Do you know the Steam Deck? This is the new portable console that Valve has begun to market since the beginning of the year. It offers a way to play games you bought on Steam on a device similar to a larger Nintendo Switch. I’ve had mine for two weeks and this is what I think so far.
Image credits: Christian Jarry
- AMD processor specially created for Steam Deck
- 16GB LPDDR5 RAM
- Three available configurations of 64GB eMMC, 256GB NVMe SSD, or ultra-fast 512GB NVMe SSD
- 7-inch IPS LCD screen with a resolution of 1280 × 800 at 60 Hz
- Bluetooth 5.0
- WiFi 802.11a/b/g/n/ac dual-band 2.4GHz and 5GHz
Steam Deck is huge compared to a Nintendo Switch. This is the only comparison we can make as the Steam Deck is much more powerful. It is a bit complex to calculate the exact power of the Nintendo Switch but it is estimated between 0.5 and 1 Teraflops. It’s also more powerful when in its docking station than when in handheld mode.
Meanwhile, the Steam Deck offers a 3.5GHz AMD Zen 2 CPU and an AMD 8 RDNA GPU. It therefore offers a power of approximately 1.6 Teraflops, or approximately the power of a PlayStation 4 or an Xbox One. So we have approximately twice the power of the Nintendo Switch.
Although all models are sold with a slot for a micro SD card, I decided to go with the medium model, which offers 256 gigabytes of storage. Partly because I thought 64 gigabytes of storage was too tight, but mainly because models sold with 256 and 512 gigabytes offer better performance thanks to their faster NVMe storage. For its part, the 64 gigabytes of storage model is equipped with eMMC storage that is more similar to what we find in SD cards or small cheap computers.
Massive, but comfortable.
The most surprising thing when taking the Steam Deck in your hands is how huge it is. You might think it might be tiring in the long run, as it still weighs 669 grams, as opposed to the Nintendo Switch’s 297 grams or the Nintendo Switch OLED’s 320 grams.
Still, even long gaming sessions have proven to be surprisingly comfortable because the grip is super solid. The 7-inch LCD screen is more than adequate for gaming from a good distance away, and I was impressed with its clarity even when gaming outdoors. If you want to have a matte finish, I advise you to opt for the 512 gigabyte model.
The buttons are all of very good quality with excellent relaxation when worn. The same goes for the two joysticks on each side of the console or the four programmable buttons below the console.
Probably one of my favorite things about the Steam Deck setup is the two touchpads on either side of the console. They can be used in some games for more precise aiming with your thumb, which makes things a lot easier.
The same when it comes time to select things on the screen. Although it is often even easier to use only the touch screen.
Solid SteamOS operating system
A big question mark remained over the Steam Deck: how would the SteamOS operating system work?

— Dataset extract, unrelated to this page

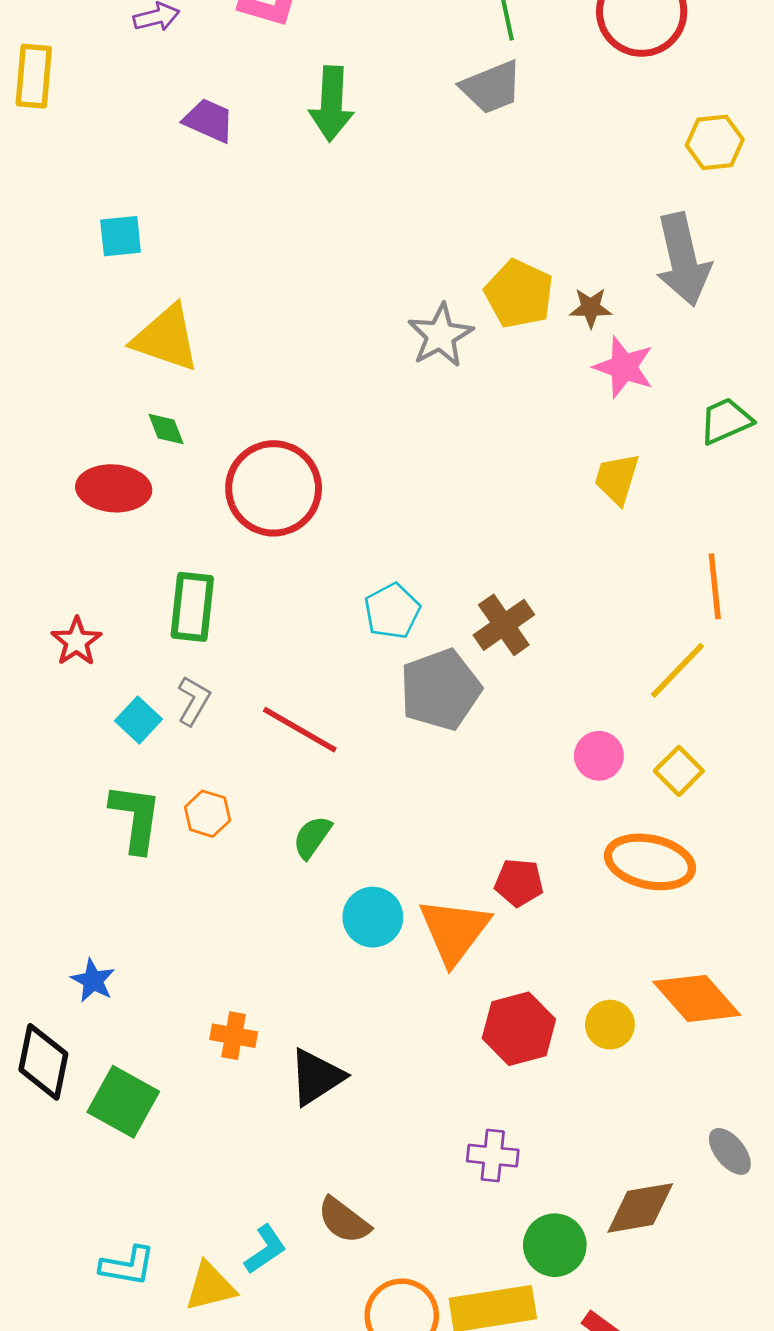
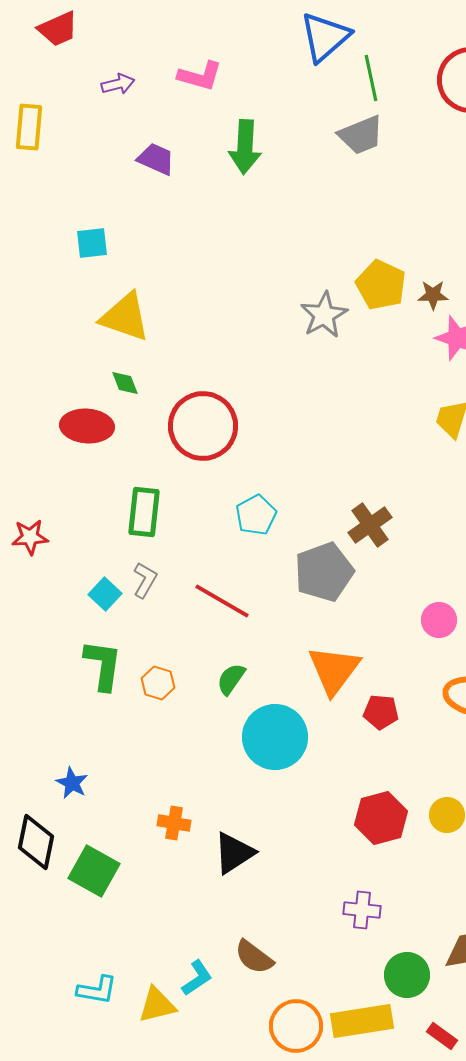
cyan pentagon: (392, 611) -> (256, 515), moved
red star: (76, 641) -> (30, 537), moved, turned 30
orange hexagon: (207, 814) -> (158, 683), moved
cyan circle: (373, 917) -> (275, 737), size x1.5
orange triangle: (454, 931) -> (334, 670), moved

So far, I have to say, it’s been pretty admirable. Although the architecture is that of a PC, therefore x86, SteamOS is not Windows. Therefore, games must be compatible with SteamOS, which is based on Linux, or must use emulation mode.
It’s easy to go to the Steam store to find games compatible with the Steam Deck. At the moment there are quite a hundred but you will find more than 700 games that are rated as playable.
Some will require some tweaking, others just have fonts that are too small, and so on. In my experience, I’ve had just as much fun playing indie games like Eastbound or bigger games like Grand Theft Auto V or even Resident Evil Village.
A highly variable stack
What will change your gaming experience a lot is the stack. Unsurprisingly, the more demanding the game, the faster your stack will deplete.
When playing a non-3D indie game, you’ll get 6-7 hours of gameplay if you don’t set the refresh rate to 60Hz.
Let’s just say playing Grand Theft Auto V at 60Hz won’t get you much more than an hour and a half to two hours of gameplay.
Very intriguing Steam Deck
So far, my impression of the Steam Deck is quite positive. There are still several questions like if Valve support will be good. At the moment, we are entitled to several frequent updates, but the console has just been released.
Another good point in the long term, Valve has designed their console well so that it is even easily repairable and it would even be possible to change the storage! It’s not the easiest, but it’s still nice to have the chance.
You can reserve your Steam Deck at Vapor. There are three configurations available and they will be available at 3the quarter of 2022, either in October or later.
- 64 Gigabytes of eMMC storage for $499 with storage case.
- 256 Gigabytes of NVMe storage for $659 with storage case.
- 512 Gigabytes of NVMe storage for $819 with premium anti-reflective coating storage and roaming case.